Archive for the 'Pimpage!' Category

When My Ears Burn, It HAS To Be Good . . .

For this Monday I thought I’d fire off a couple of recommendations. One is a film and one is a novel, but what both have in common is some of the most creative, hilarious use of vulgar language I’ve heard in quite some time.

As you’ve probably already figured out, I have a bit of a potty mouth. And by “a bit” I mean a rat infested sewer of a mouth. As a wee little girl from Niddrie (a council estate near Edinburgh) told my friend, in a lovely Scottish accent, no less: “I love swearing. It’s fucking great.”

I come from a family of swearers, I am a swearer, and many of my friends are swearers . . . so when I find something that shocks me–that reminds me of the power of a truly inspired bit of obscenity–it’s gotta be pretty extreme.

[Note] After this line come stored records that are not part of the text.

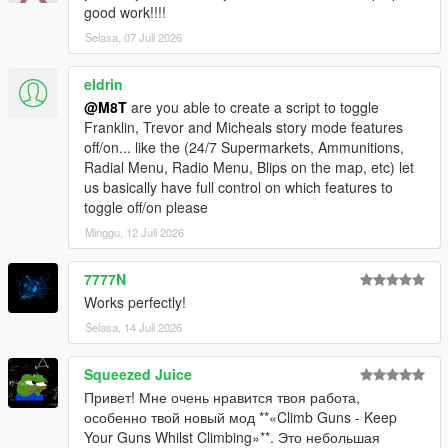
good work!!!!
Selasa, 07 Juli 2026
eldrin
@M8T
are you able to create a script to toggle
Franklin, Trevor and Micheals story mode features
off/on... like the (24/7 Supermarkets, Ammunitions,
Radial Menu, Radio Menu, Blips on the map, etc) let
us basically have full control on which features to
toggle off/on please
Minggu, 12 Juli 2026
7777N
Works perfectly!
Selasa, 14 Juli 2026
Squeezed Juice
Привет! Мне очень нравится твоя работа,
особенно твой новый мод **«Climb Guns - Keep
Your Guns Whilst Climbing»**. Это небольшая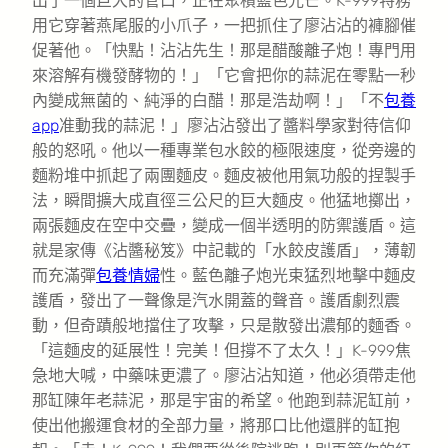
出了一個巨大的管口，正在聚積藍色光芒。K-999特務
用它穿著燕尾服的小爪子，一把抓住了廖沾沾的褲腳催
促著他。「快點！沾沾先生！那是醋酸離子炮！專門用
來溶解有機發酵物的！」「它會把你的蒜泥在零點一秒
內變成無菌的、純淨的白醋！那是浩劫啊！」「不
包養
app
准動我的蒜泥！」廖沾沾發出了醬料學家對待信仰
般的怒吼。他以一種專業包水餃的極限速度，從旁邊的
麵粉堆中抓起了兩團麵皮。麵皮被他用氣功般的捏製手
法，瞬間擴大成直徑三公尺的巨大麵皮。他猛地擲出，
兩張麵皮在空中交疊，變成一個半透明的防禦護盾。這
就是家傳《沾醬秘笈》中記載的「水餃皮護盾」，薄韌
而充滿彈
包養情婦
性。藍色離子炮光束猛烈地擊中麵皮
護盾，發出了一聲像是汽水開蓋的聲音。護盾劇烈震
動，但奇蹟般地擋住了攻擊，只是散發出濃郁的麵香。
「這麵皮的延展性！完美！但撐不了太久！」K-999焦
急地大喊，中藥味更濃了。廖沾沾知道，他必須帶走他
那缸陳年老蒜泥，那是宇宙的希望。他跑到蒜泥缸前，
使出他搬運食材的全部力量，將那口比他還胖的缸抱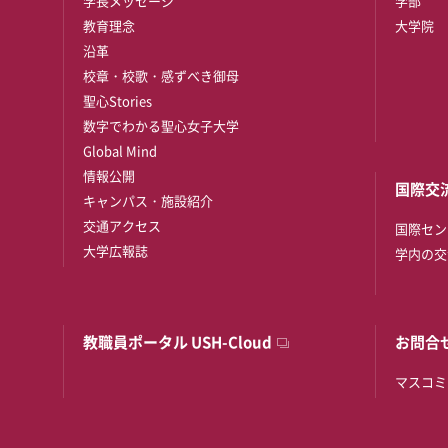
学長メッセージ
学部
教育理念
大学院
沿革
校章・校歌・感ずべき御母
聖心Stories
数字でわかる聖心女子大学
Global Mind
情報公開
国際交
キャンパス・施設紹介
交通アクセス
国際セン
大学広報誌
学内の交
教職員ポータル USH-Cloud
お問合
マスコミ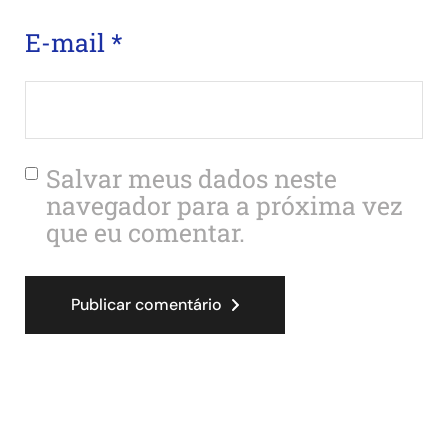
E-mail
*
Salvar meus dados neste
navegador para a próxima vez
que eu comentar.
Publicar comentário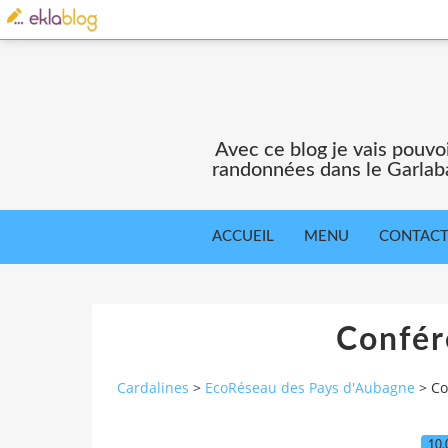
Avec ce blog je vais pouv
randonnées dans le Garlaba
ACCUEIL
MENU
CONTAC
Confér
Cardalines
>
EcoRéseau des Pays d'Aubagne
>
Co
10.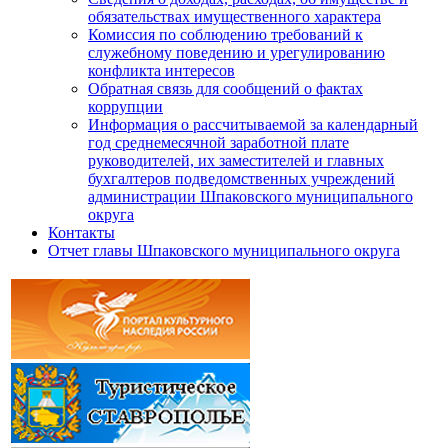
обязательствах имущественного характера
Комиссия по соблюдению требований к
служебному поведению и урегулированию
конфликта интересов
Обратная связь для сообщений о фактах
коррупции
Информация о рассчитываемой за календарный
год среднемесячной заработной плате
руководителей, их заместителей и главных
бухгалтеров подведомственных учреждений
администрации Шпаковского муниципального
округа
Контакты
Отчет главы Шпаковского муниципального округа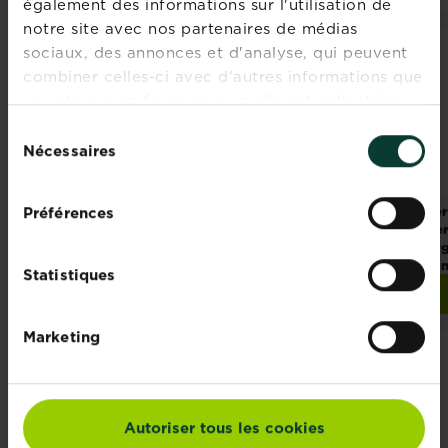
également des informations sur l'utilisation de
notre site avec nos partenaires de médias
sociaux, des annonces et d'analyse, qui peuvent
combiner celles-ci avec d'autres informations que
vous leur avez fournies ou qu'ils ont collectées
lors de votre utilisation de leurs services.
Sélection
Nécessaires
du
consentement
Fertiligène engrais
Fertiligène engrais
Fer
Préférences
tomates
tomates, légumes
pe
et herbes
org
aromatiques
to
Statistiques
Trouver un magasin
Trouver un magasin
Marketing
Autoriser tous les cookies
Rejoignez la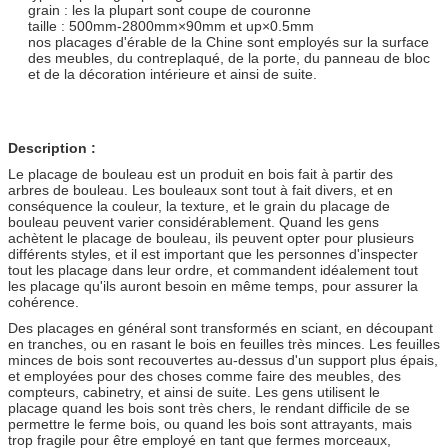
grain : les la plupart sont coupe de couronne
taille : 500mm-2800mm×90mm et up×0.5mm
nos placages d'érable de la Chine sont employés sur la surface
des meubles, du contreplaqué, de la porte, du panneau de bloc
et de la décoration intérieure et ainsi de suite.
Description :
Le placage de bouleau est un produit en bois fait à partir des
arbres de bouleau. Les bouleaux sont tout à fait divers, et en
conséquence la couleur, la texture, et le grain du placage de
bouleau peuvent varier considérablement. Quand les gens
achètent le placage de bouleau, ils peuvent opter pour plusieurs
différents styles, et il est important que les personnes d'inspecter
tout les placage dans leur ordre, et commandent idéalement tout
les placage qu'ils auront besoin en même temps, pour assurer la
cohérence.
Des placages en général sont transformés en sciant, en découpant
en tranches, ou en rasant le bois en feuilles très minces. Les feuilles
minces de bois sont recouvertes au-dessus d'un support plus épais,
et employées pour des choses comme faire des meubles, des
compteurs, cabinetry, et ainsi de suite. Les gens utilisent le
placage quand les bois sont très chers, le rendant difficile de se
permettre le ferme bois, ou quand les bois sont attrayants, mais
trop fragile pour être employé en tant que fermes morceaux,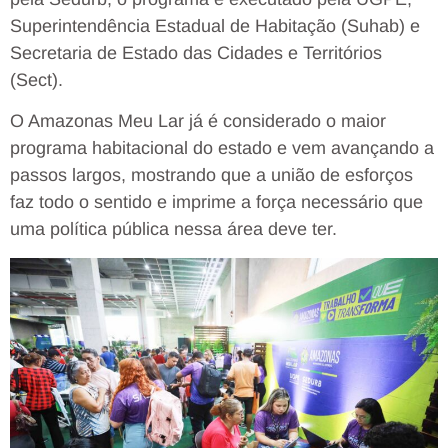
Superintendência Estadual de Habitação (Suhab) e
Secretaria de Estado das Cidades e Territórios
(Sect).
O Amazonas Meu Lar já é considerado o maior
programa habitacional do estado e vem avançando a
passos largos, mostrando que a união de esforços
faz todo o sentido e imprime a força necessário que
uma política pública nessa área deve ter.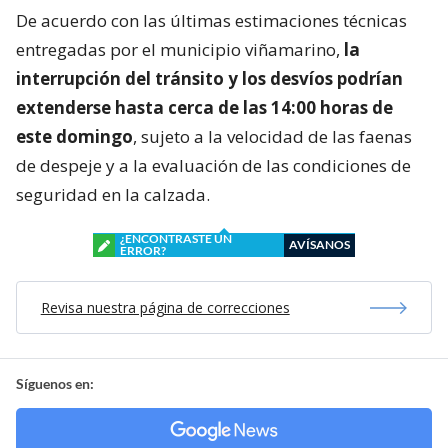
De acuerdo con las últimas estimaciones técnicas
entregadas por el municipio viñamarino,
la
interrupción del tránsito y los desvíos podrían
extenderse hasta cerca de las 14:00 horas de
este domingo
, sujeto a la velocidad de las faenas
de despeje y a la evaluación de las condiciones de
seguridad en la calzada.
¿ENCONTRASTE UN
AVÍSANOS
ERROR?
Revisa nuestra página de correcciones
Síguenos en: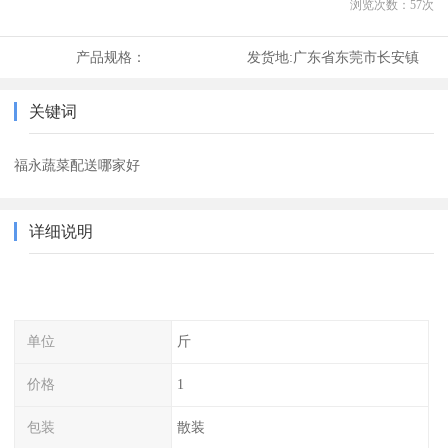
浏览次数：
57
次
产品规格：
发货地:
广东省东莞市长安镇
关键词
福永蔬菜配送哪家好
详细说明
单位
斤
价格
1
包装
散装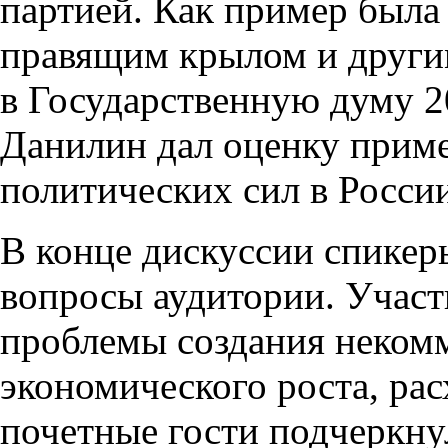
партией. Как пример была
правящим крылом и други
в Государственную думу 20
Данилин дал оценку приме
политических сил в Росси
В конце дискуссии спикер
вопросы аудитории. Участ
проблемы создания неком
экономического роста, рас
почетные гости подчеркну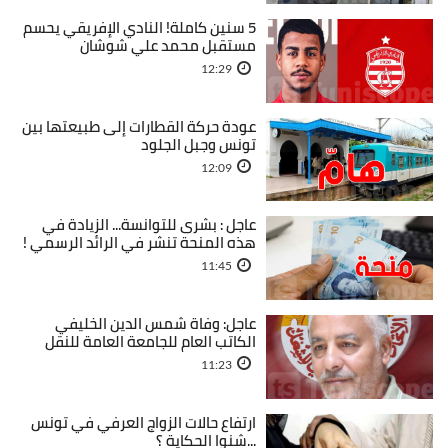
5 سنين كاملة! النادي الإفريقي يحسم
مستقبل محمد علي شوشان
12:29
عودة حركة القطارات إلى طبيعتها بين
تونس وجبل الجلود
12:09
عاجل : بشرى للتوانسة... الزيادة في
هذه المنحة تنشر في الرائد الرسمي !
11:45
عاجل: وفاة شمس الدين الخليفي
الكاتب العام للجامعة العامة للنقل
11:23
ارتفاع حالات الزواج العرفي في تونس
...شنوا الحكاية ؟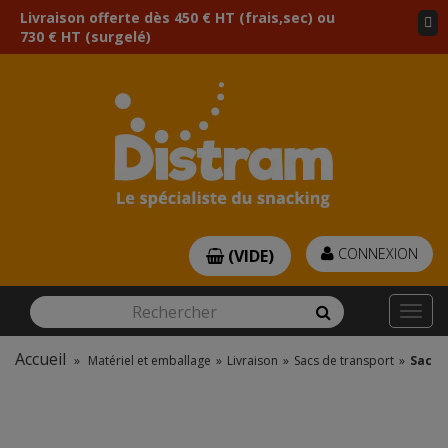
Livraison offerte dès 450 € HT (frais,sec) ou
730 € HT (surgelé)
CONNEXION
(VIDE)
Rechercher
Rechercher
Togg
navi
Accueil
»
Matériel et emballage
»
Livraison
»
Sacs de transport
»
Sac à 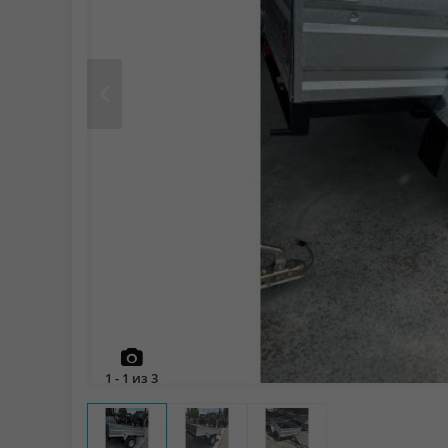
Prev
1
-
1
из
3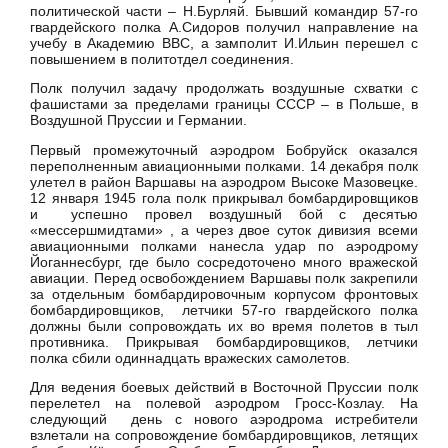
политической части – Н.Бурляй. Бывший командир 57-го
гвардейского полка А.Сидоров получил направление на
учебу в Академию ВВС, а замполит И.Ильин перешел с
повышением в политотдел соединения.
Полк получил задачу продолжать воздушные схватки с
фашистами за пределами границы СССР – в Польше, в
Воздушной Пруссии и Германии.
Первый промежуточный аэродром Бобруйск оказался
переполненным авиационными полками. 14 декабря полк
улетел в район Варшавы на аэродром Высоке Мазовецке.
12 января 1945 гола полк прикрывал бомбардировщиков
и успешно провел воздушный бой с десятью
«мессершмидтами» , а через двое суток дивизия всеми
авиационными полками нанесла удар по аэродрому
Йоганнесбург, где было сосредоточено много вражеской
авиации. Перед освобождением Варшавы полк закрепили
за отдельным бомбардировочным корпусом фронтовых
бомбардировщиков, летчики 57-го гвардейского полка
должны были сопровождать их во время полетов в тыл
противника. Прикрывая бомбардировщиков, летчики
полка сбили одиннадцать вражеских самолетов.
Для ведения боевых действий в Восточной Пруссии полк
перелетел на полевой аэродром Гросс-Козлау. На
следующий день с нового аэродрома истребители
взлетали на сопровождение бомбардировщиков, летящих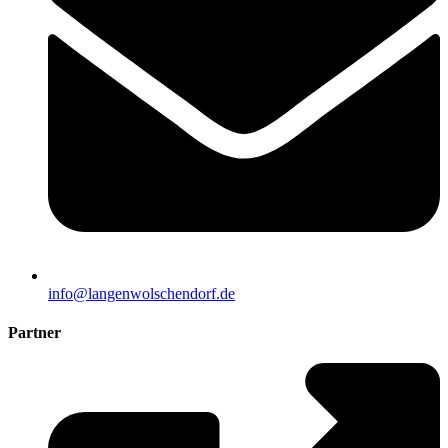
info@langenwolschendorf.de
Partner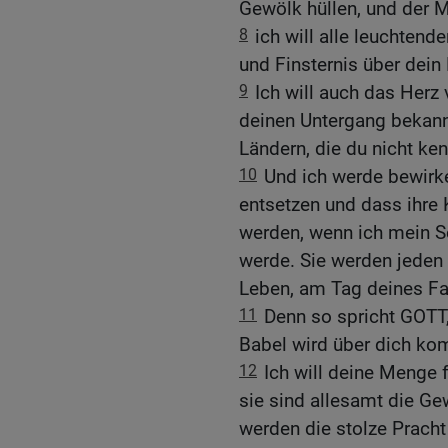
Gewölk hüllen, und der M
8
ich will alle leuchtend
und Finsternis über dein 
9
Ich will auch das Herz 
deinen Untergang bekann
Ländern, die du nicht ken
10
Und ich werde bewirke
entsetzen und dass ihre
werden, wenn ich mein S
werde. Sie werden jeden A
Leben, am Tag deines Fal
11
Denn so spricht GOTT,
Babel wird über dich k
12
Ich will deine Menge 
sie sind allesamt die Ge
werden die stolze Prach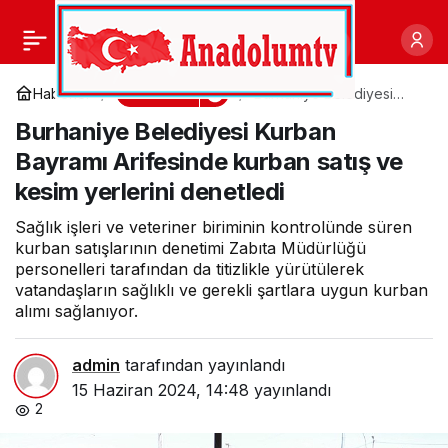
Gölcük Belediyesi
0
Paylaş
ekipleri Kurban Bayramı
Gündem
Haberler
Burhaniye Belediyesi
Kurban Bayramı
Burhaniye Belediyesi Kurban
Arifesinde kurban satış
öncesinde tüm
ve kesim yerlerini
Bayramı Arifesinde kurban satış ve
denetledi
kesim yerlerini denetledi
hazırlıklarını tamamladı
Sağlık işleri ve veteriner biriminin kontrolünde süren
kurban satışlarının denetimi Zabıta Müdürlüğü
personelleri tarafından da titizlikle yürütülerek
vatandaşların sağlıklı ve gerekli şartlara uygun kurban
alımı sağlanıyor.
admin
tarafından yayınlandı
15 Haziran 2024, 14:48
yayınlandı
2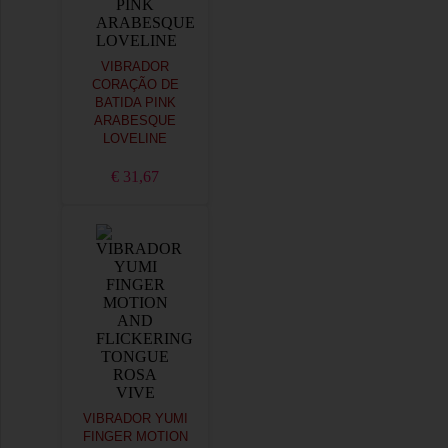
VIBRADOR
CORAÇÃO DE
BATIDA PINK
ARABESQUE
LOVELINE
€ 31,67
VIBRADOR YUMI
FINGER MOTION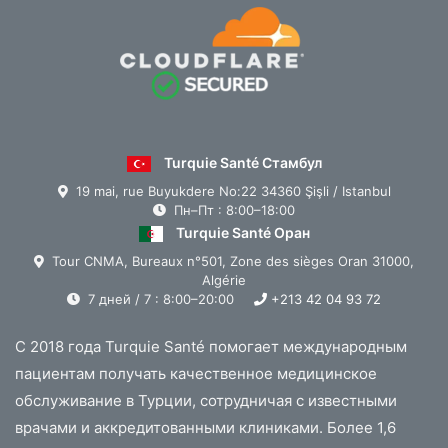
Turquie Santé Стамбул
19 mai, rue Buyukdere No:22 34360 Şişli / Istanbul
Пн–Пт : 8:00–18:00
Turquie Santé Оран
Tour CNMA, Bureaux n°501, Zone des sièges Oran 31000,
Algérie
7 дней / 7 : 8:00–20:00
+213 42 04 93 72
С 2018 года Turquie Santé помогает международным
пациентам получать качественное медицинское
обслуживание в Турции, сотрудничая с известными
врачами и аккредитованными клиниками. Более 1,6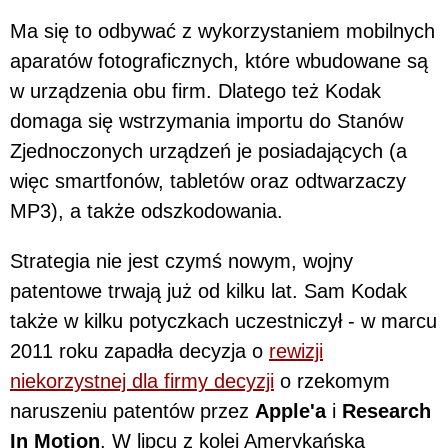
Ma się to odbywać z wykorzystaniem mobilnych
aparatów fotograficznych, które wbudowane są
w urządzenia obu firm. Dlatego też Kodak
domaga się wstrzymania importu do Stanów
Zjednoczonych urządzeń je posiadających (a
więc smartfonów, tabletów oraz odtwarzaczy
MP3), a także odszkodowania.
Strategia nie jest czymś nowym, wojny
patentowe trwają już od kilku lat. Sam Kodak
także w kilku potyczkach uczestniczył - w marcu
2011 roku zapadła decyzja o
rewizji
niekorzystnej dla firmy decyzji
o rzekomym
naruszeniu patentów przez
Apple'a
i
Research
In Motion
. W lipcu z kolei Amerykańska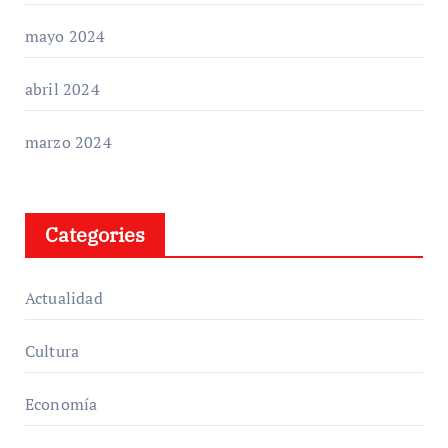
mayo 2024
abril 2024
marzo 2024
Categories
Actualidad
Cultura
Economía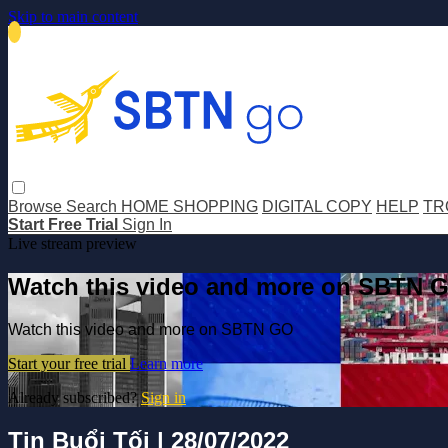
Skip to main content
Browse
Search
HOME SHOPPING
DIGITAL COPY
HELP
TR
Start Free Trial
Sign In
Live stream preview
Watch this video and more on SBTN 
Watch this video and more on SBTN GO
Start your free trial
Learn more
Already subscribed?
Sign in
Tin Buổi Tối | 28/07/2022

Therefore, if you don’t like swearing, never, ever go near the following film, although this theatrical trailer is (relatively) clean:

The film is In the Loop and it’s up for an Oscar. All I know is it’s one of the best films I’ve seen in years. On a superficial level, it is utterly, absolutely entertaining. I laughed through the entire film, as did all of my friends. I want to see it again because not only were the lines so rapidly delivered, but everyone in the theater was laughing so hard, at times, that it was hard to hear. It felt like I sat down, started laughing, and then suddenly it was all over, leaving me wanting more.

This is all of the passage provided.